This, then, is Russell’s next film. The worms are already in the can, and, on July 4, he will start shooting DH Lawrence’s The Rainbow.

Bring Me the Head of Alfredo Garcia: You don’t actually see it because it’s wrapped in a cloth, but it attracts swarms of flies and Warren Oates’s expression suggests that it doesn’t smell too good.
Aguirre – Wrath of God: The head that goes on counting after it has been lopped off.
The Possession of Joel Delaney: The original severed head in the fridge movie. Also features a severed head dangling by its hear from an ornamental mobile. But the most shocking thing about this movie is that Shirley MacLaine is in it.

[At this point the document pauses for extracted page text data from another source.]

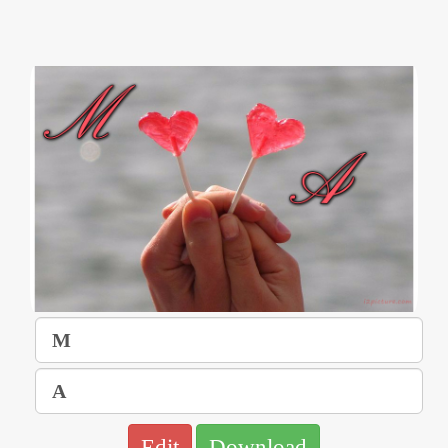
Edit
Download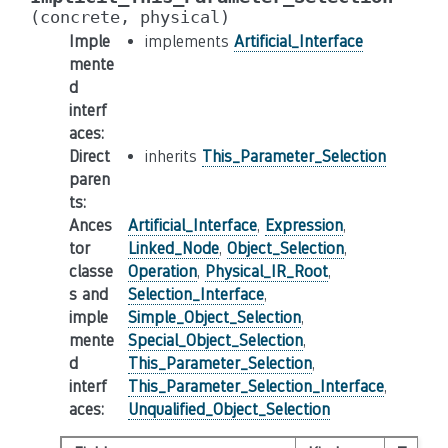
(concrete,
physical)
Imple
implements
Artificial_Interface
mente
d
interf
aces
:
Direct
inherits
This_Parameter_Selection
paren
ts
:
Ances
Artificial_Interface
,
Expression
,
tor
Linked_Node
,
Object_Selection
,
classe
Operation
,
Physical_IR_Root
,
s and
Selection_Interface
,
imple
Simple_Object_Selection
,
mente
Special_Object_Selection
,
d
This_Parameter_Selection
,
interf
This_Parameter_Selection_Interface
,
aces
:
Unqualified_Object_Selection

The Omen: David Warner is decapitated in spectacular fashion by a pane of glass after he messes with the Antichrist.
Theatre of Blood: Vincent Price, as a crazed Shakespearean actor, paints a dotted line around drama critic Arthur Lowe’s neck and severs his head with a surgical saw. The head fetches up on top of a milk bottle.
Re-Animator: A severed head which gets the hots for the heroine, kidnaps her and sticks its tongue in her ear (ETA: and does even more in the uncut version, but I didn’t get to see that in the 1980s thanks to the BBFC).
Android, Halloween III: Season of the Witch, Alien: Three examples of robot heads which continue to twitch, talk or slime after decapitation.
Evil Dead II: Demon’s head chomps its teeth into the hero’s hand and has to be removed with a chainsaw. Can also be glimpsed dancing in the woods with its own torso.
Macabre: The definitive severed head in the fridge, as kept there throughout the movie by a woman whose lover has been topped in an auto accident. Directed by Lamberto Bava, son of Mario.
The Silent Partner, He Knows You’re Alone, Terror Eyes: Three examples of the severed head in the fishtank.
House of Evil, Curtains: Two examples of the severed head in the toilet.
Very nice — may I also add classic B pic The Brain that Wouldn't Die and Finnish wu xia action flick Jade Warrior to the list of fine severed head flix?
Of course you may! Add as many severed heads as you like. I can think of lots more, including about a zillion examples since I wrote this article. One day soon I shall compile the ultimate Severed Head Movie List.
But a Finnish wu xia action flick? I think I really need to see that.
And then there's Eight Heads in a Duffel Bag; I've never seen it, because the script I read before release was so godawful, but it did have the eight heads singing harmony.
Can barely remember a thing about it, other than Joe Pesci being less funny than he was in Goodfellas. When it came out, I wrote in the Sunday Telegraph, “I can therefore state, unequivocally, that 8 Heads in a Duffel Bag is the worst severed head movie of all time.”
Severed heads, eh? How about 'Henry: Portrait of a Serial Killer'?
Where is Fellini’s “Toby Dammit” in the omnibus Poe film, “Spirits of the Dead?” The title of the Poe story that Fellini adapted was “Never Bet the Devil Your Head,” and that’s where it ends!